LNL+K: Enhancing Learning with Noisy Labels Through Noise Source Knowledge Integration
Siqi Wang, Bryan A. Plummer
TL;DR
This work tackles learning with noisy labels by introducing noise-source knowledge (NS knowledge) into LNL (LNL+K), leveraging the observation that label noise often originates from a limited set of confusable categories and can be quantified via $p(c|x_i)$ and $p(c_n|x_i)$. It defines a unified clean-sample-detection framework and adapts state-of-the-art LNL methods (CRUST, FINE, SFT, UNICON, DISC) to incorporate NS knowledge, including DualT-based NS estimation. Across six datasets and two noise regimes (dominant and asymmetric), LNL+K yields substantial gains, with up to 23% accuracy improvements in dominant-noise settings and robust improvements under incomplete or estimated NS knowledge. The study introduces the notion of knowledge absorption rate and demonstrates that direct LNL+K investigation is valuable for achieving reliable learning under real-world noisy labeling scenarios, particularly when NS information is partial or noisy.
Abstract
Learning with noisy labels (LNL) aims to train a high-performing model using a noisy dataset. We observe that noise for a given class often comes from a limited set of categories, yet many LNL methods overlook this. For example, an image mislabeled as a cheetah is more likely a leopard than a hippopotamus due to its visual similarity. Thus, we explore Learning with Noisy Labels with noise source Knowledge integration (LNL+K), which leverages knowledge about likely source(s) of label noise that is often provided in a dataset's meta-data.
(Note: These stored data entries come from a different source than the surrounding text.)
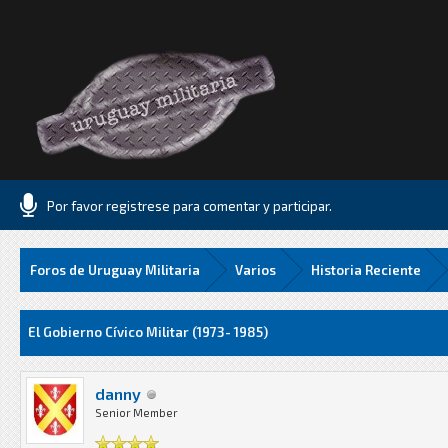
Por favor registrese para comentar y participar.
Foros de Uruguay Militaria
Varios
Historia Reciente
Media
El Gobierno Cívico Militar (1973- 1985)
danny
Senior Member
Integrating noise source knowledge boosts performance even in settings where LNL methods typically fail. For example, LNL+K methods are effective on datasets where noise represents the majority of samples, which breaks a critical premise of most methods developed for LNL. Our LNL+K methods can boost performance even when noise sources are estimated rather than extracted from meta-data. We provide several baseline LNL+K methods that integrate noise source knowledge into state-of-the-art LNL models that are evaluated across six diverse datasets and two types of noise, where we report gains of up to 23% compared to the unadapted methods. Critically, we show that LNL methods fail to generalize on some real-world datasets, even when adapted to integrate noise source knowledge, highlighting the importance of directly exploring LNL+K.